Unnamed: 0,title,genre,budget,runtime,year,month,revenue,budget_percent_mean
0,Avatar,Action,237000000,162.0,2009,12,2787965087,3.593225
1,Pirates of the Caribbean: At World's End,Adventure,300000000,169.0,2007,5,961000000,3.790321


### Summary

In this lesson we saw ways to generate features by using groupby.  Groupby is a way of telling us more information about the characteristics of an observation by learning about it's group.  For example, to predict the amount of money a movie will make, it might be good to know about how similar movies from that year performed.  

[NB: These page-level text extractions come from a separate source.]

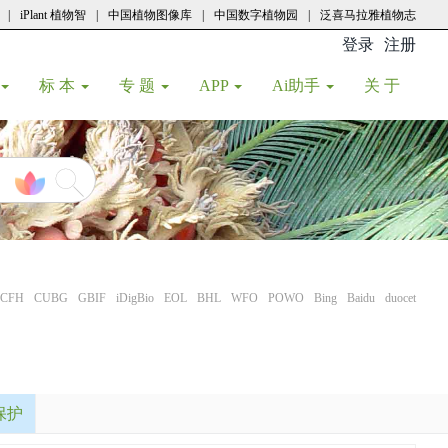
|
iPlant 植物智
|
中国植物图像库
|
中国数字植物园
|
泛喜马拉雅植物志
登录
注册
(current
标 本
专 题
APP
Ai助手
关 于
CFH
CUBG
GBIF
iDigBio
EOL
BHL
WFO
POWO
Bing
Baidu
duocet
保护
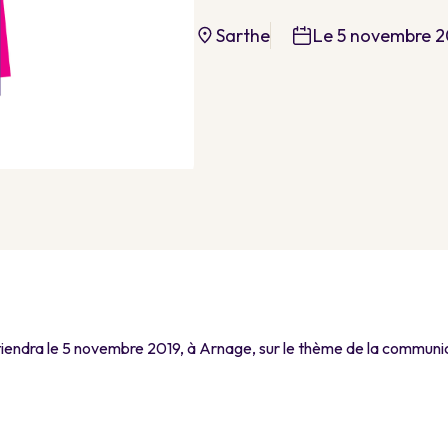
Sarthe
Le 5 novembre 2
ndra le 5 novembre 2019, à Arnage, sur le thème de la communicat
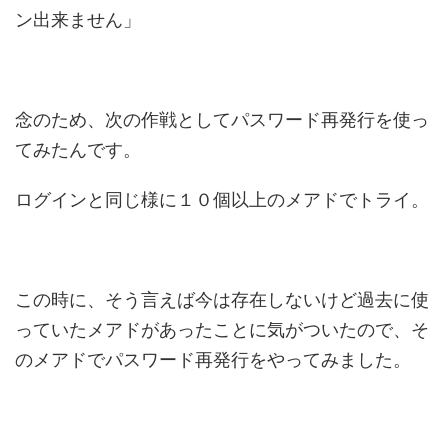
ン出来ません」
念のため、次の作戦としてパスワード再発行を使っ
てみたんです。
ログインと同じ様に１０個以上のメアドでトライ。
この時に、そう言えば今は存在しないけど過去に使
っていたメアドがあったことに気がついたので、そ
のメアドでパスワード再発行をやってみました。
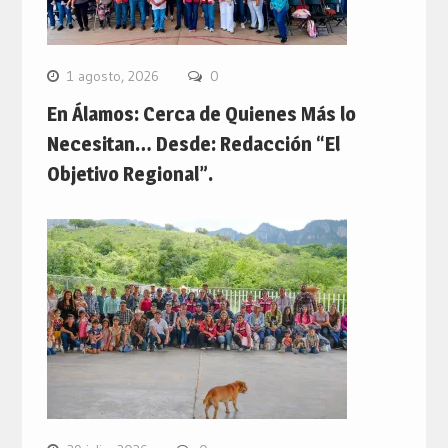
1 agosto, 2026
0
En Álamos: Cerca de Quienes Más lo
Necesitan… Desde: Redacción “El
Objetivo Regional”.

We can use groupby to encode statistics about the target, or other features.  When adding our statistics, it's important to consider what information we will have at the time of our future predictions.  For example, if we're encoding the average made by movies that year, we won't have that information if we are trying to make predictions for future years.  We also should beware of overfitting when encoding information about the mean.  

Still, the risk of overfitting does not mean that we should avoid these statistics altogether, as we should be able to assess the cost of overfitting by assessing our model on our holdout set.